### WHAT TO DO
Below are lines of data; restate word for word those running from the line containing "синхронизировал" to the line containing "Каспийской флотилии", inclusive, and no others.

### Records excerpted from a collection
----

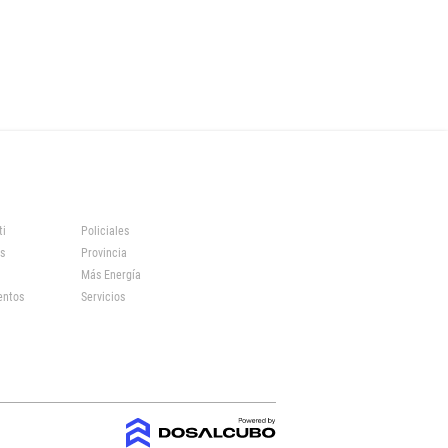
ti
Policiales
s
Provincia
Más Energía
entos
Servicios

----

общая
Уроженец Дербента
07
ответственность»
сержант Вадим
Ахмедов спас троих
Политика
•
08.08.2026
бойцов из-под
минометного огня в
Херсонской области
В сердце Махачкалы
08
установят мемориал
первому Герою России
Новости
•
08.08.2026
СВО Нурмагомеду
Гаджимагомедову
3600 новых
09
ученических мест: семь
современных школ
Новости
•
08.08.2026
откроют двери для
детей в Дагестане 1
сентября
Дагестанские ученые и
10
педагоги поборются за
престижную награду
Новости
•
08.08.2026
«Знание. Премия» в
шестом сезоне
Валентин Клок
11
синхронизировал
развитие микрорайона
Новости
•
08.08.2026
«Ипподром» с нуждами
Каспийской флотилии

----

### TASK RESULT
синхронизировал
развитие микрорайона
Новости
•
08.08.2026
«Ипподром» с нуждами
Каспийской флотилии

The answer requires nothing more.